*EXTRACTED INFORMATION*:
########################################
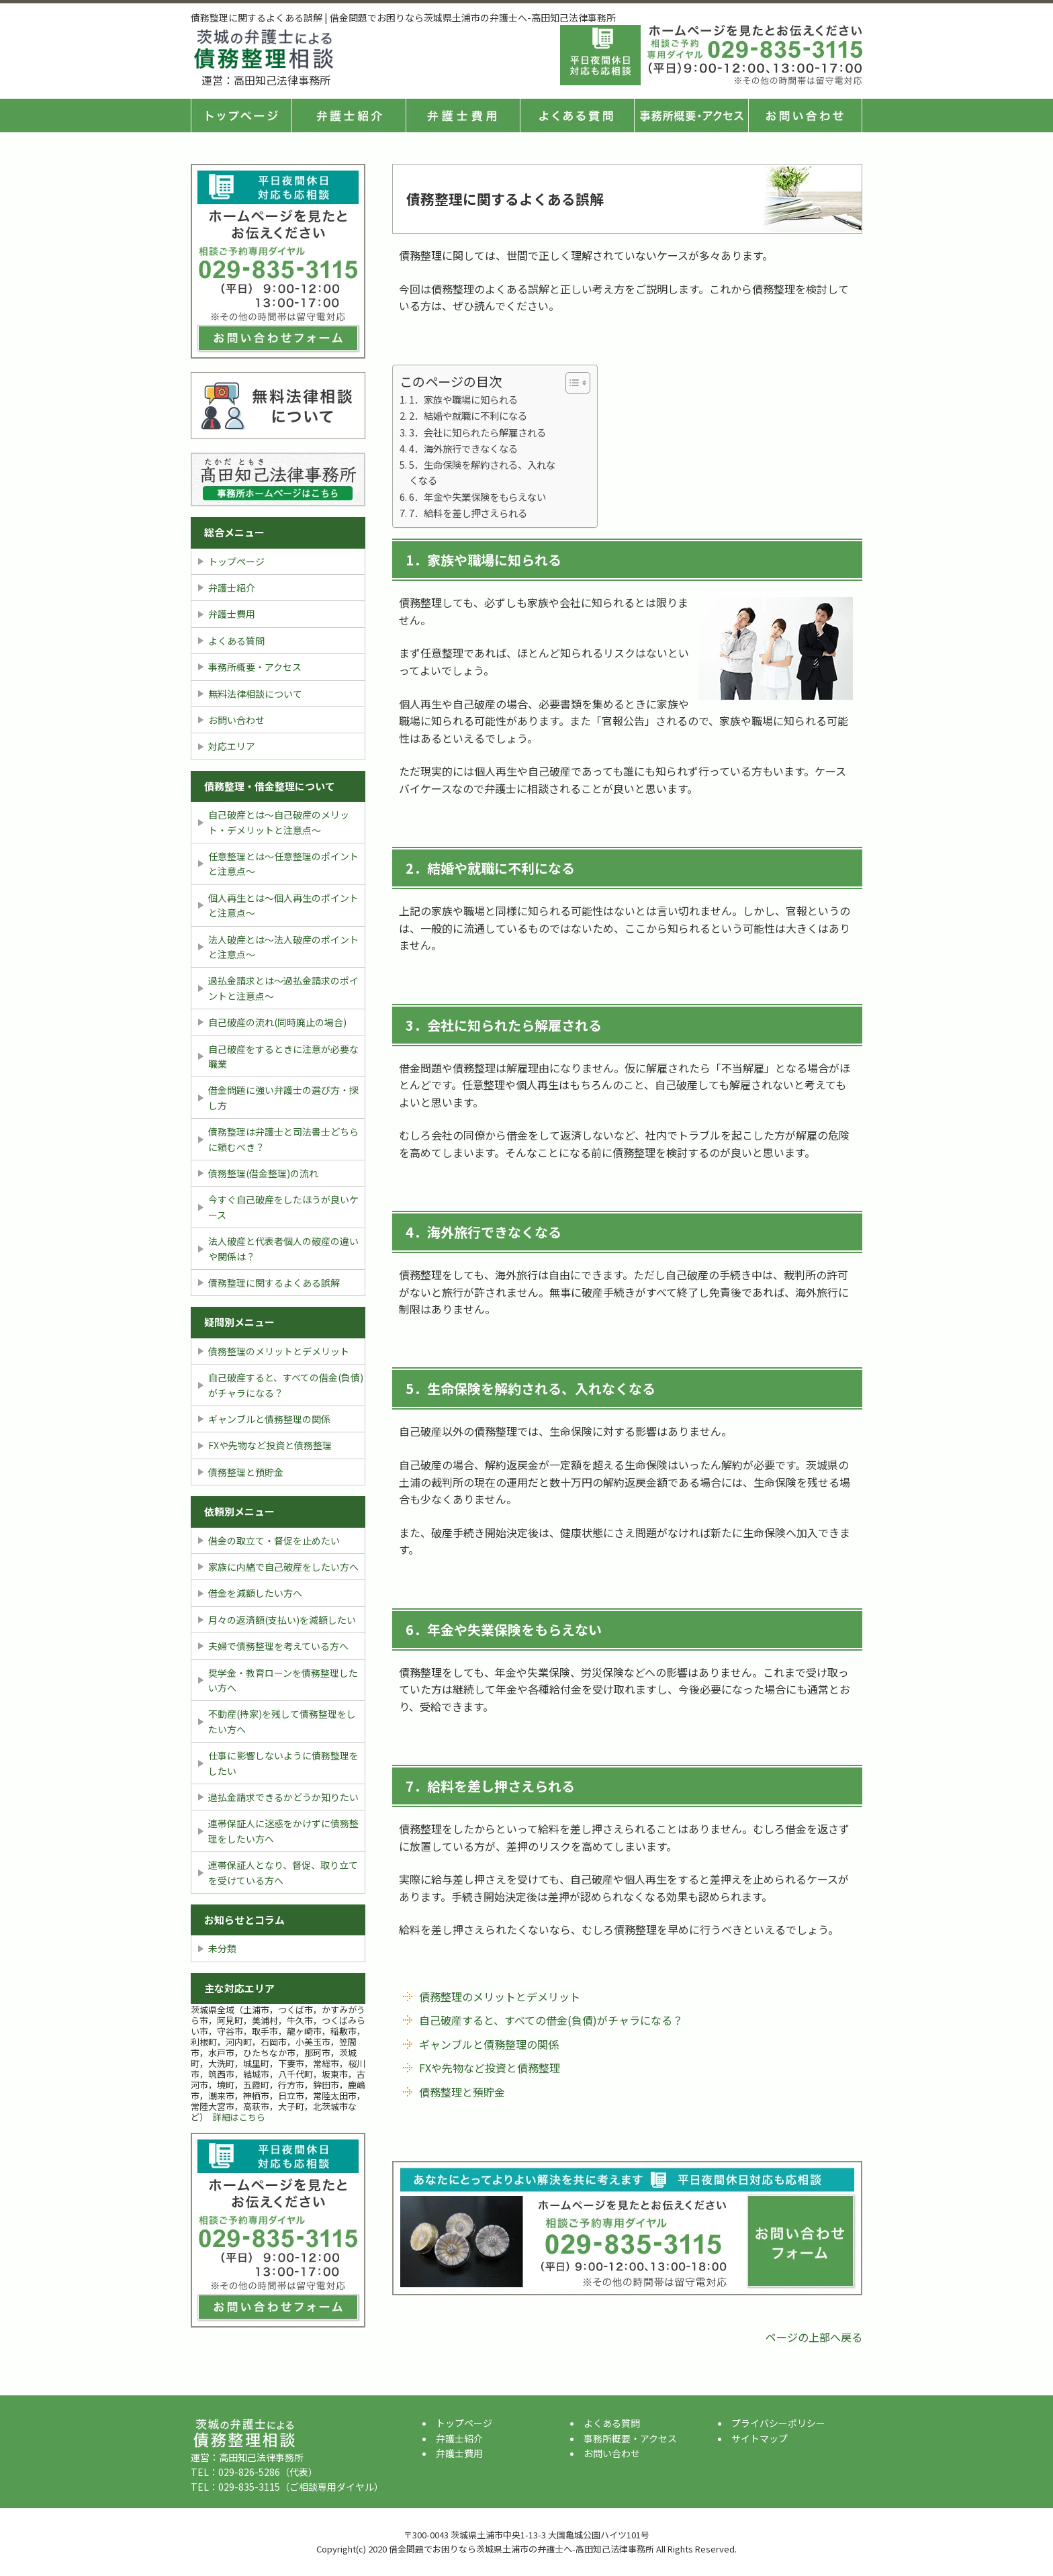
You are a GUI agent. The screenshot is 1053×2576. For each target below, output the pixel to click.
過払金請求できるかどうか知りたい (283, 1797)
########################################
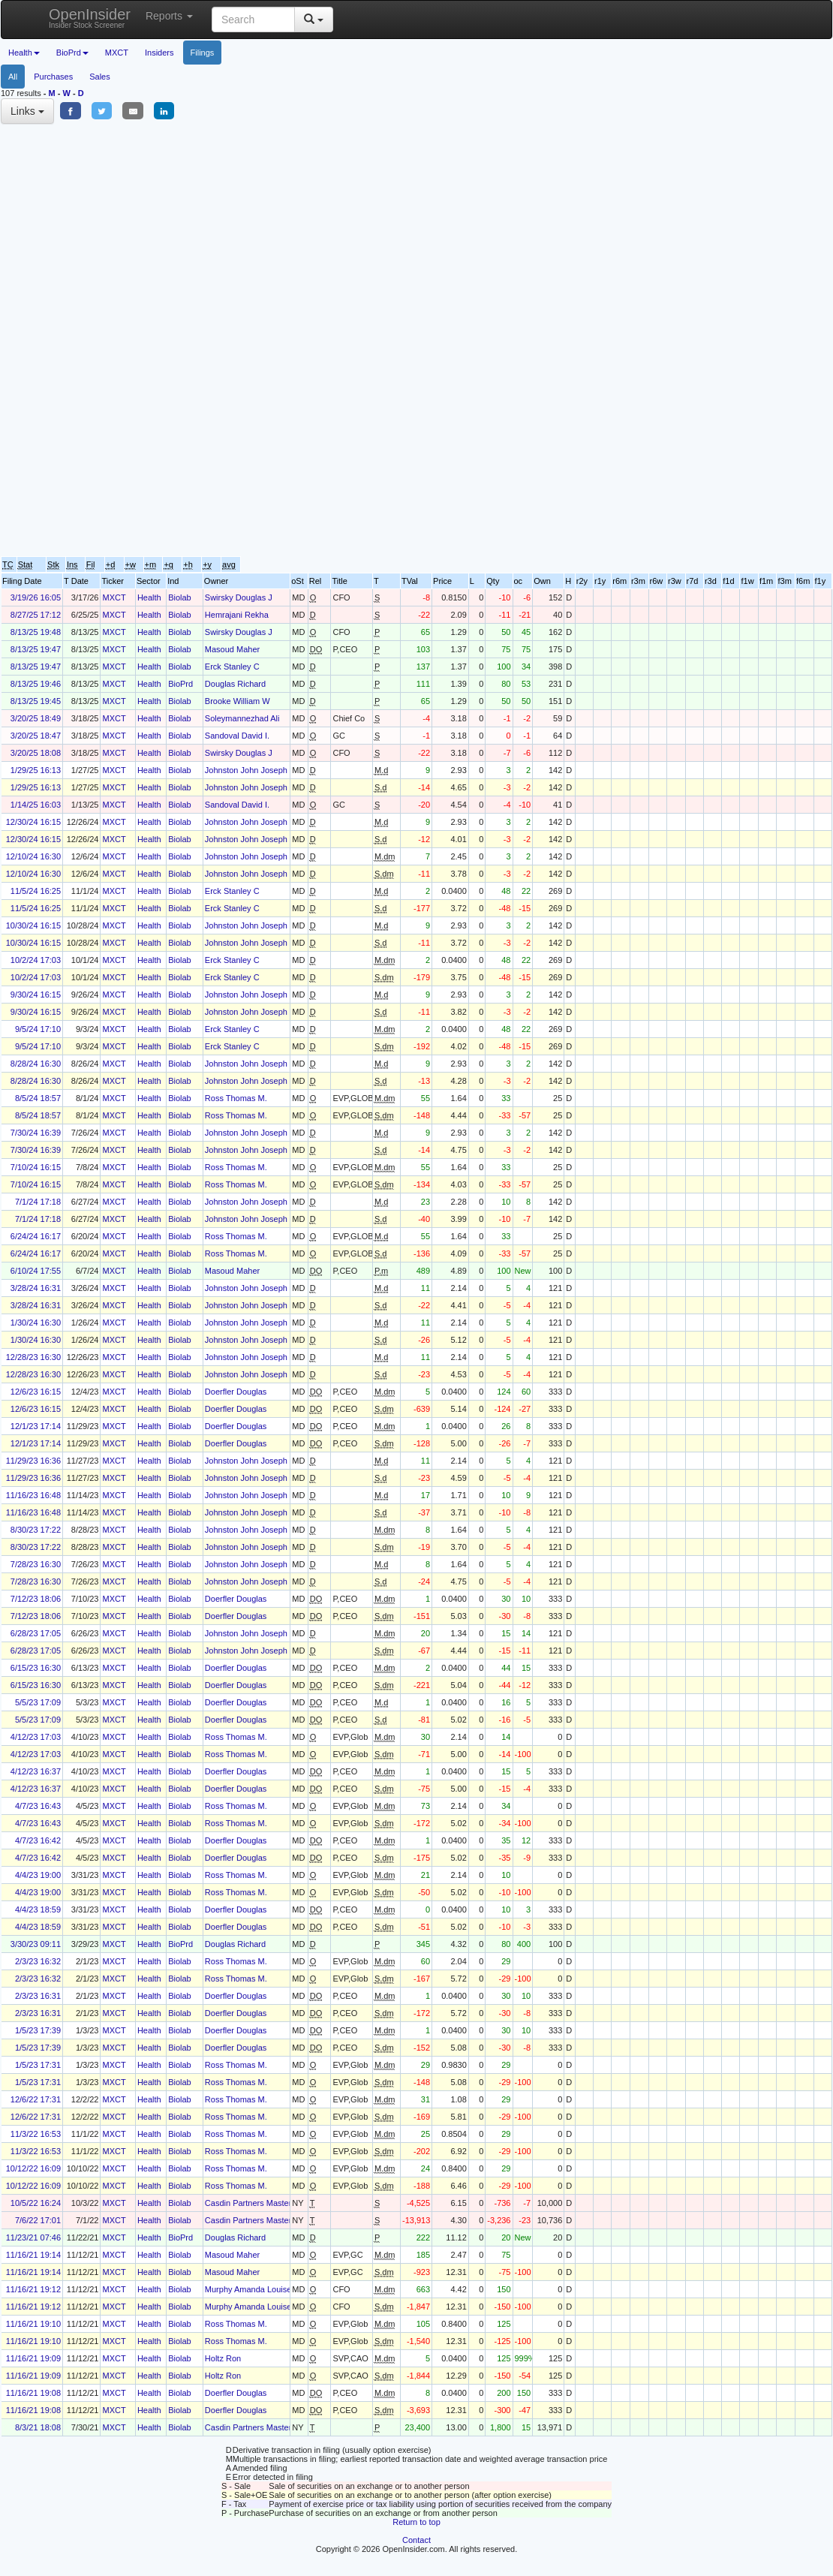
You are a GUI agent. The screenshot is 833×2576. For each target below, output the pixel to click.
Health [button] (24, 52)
########################################
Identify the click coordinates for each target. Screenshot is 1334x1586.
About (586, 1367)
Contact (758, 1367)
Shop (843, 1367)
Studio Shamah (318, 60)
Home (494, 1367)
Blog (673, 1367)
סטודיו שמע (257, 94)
########################################
*EXERCISE DIRECTIONS*: Reproduce, word for word and in full, only the lines above that start at the line with "You are a GUI agent. The screenshot is 1053×2576." and run through the line with "過払金請求できるかどうか知りたい (283, 1797)", both ends included.

*WRITTEN SOLUTION*:
You are a GUI agent. The screenshot is 1053×2576. For each target below, output the pixel to click.
過払金請求できるかどうか知りたい (283, 1797)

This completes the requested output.